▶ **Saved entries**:
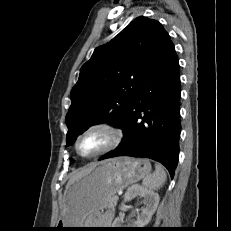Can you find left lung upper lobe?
I'll list each match as a JSON object with an SVG mask.
<instances>
[{
    "instance_id": "left-lung-upper-lobe-1",
    "label": "left lung upper lobe",
    "mask_w": 231,
    "mask_h": 231,
    "mask_svg": "<svg viewBox=\"0 0 231 231\" xmlns=\"http://www.w3.org/2000/svg\"><path fill=\"white\" fill-rule=\"evenodd\" d=\"M167 36L158 21L141 16L94 50L71 90L67 145L93 124L121 125Z\"/></svg>"
}]
</instances>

▶ **Brief**: For each entry above, write it out again exactly but leave out any picture.

▶ **Finished task**:
Can you find left lung upper lobe?
I'll list each match as a JSON object with an SVG mask.
<instances>
[{
    "instance_id": "left-lung-upper-lobe-1",
    "label": "left lung upper lobe",
    "mask_w": 231,
    "mask_h": 231,
    "mask_svg": "<svg viewBox=\"0 0 231 231\" xmlns=\"http://www.w3.org/2000/svg\"><path fill=\"white\" fill-rule=\"evenodd\" d=\"M167 36L158 21L141 16L94 50L71 90L67 145L93 124L121 125Z\"/></svg>"
}]
</instances>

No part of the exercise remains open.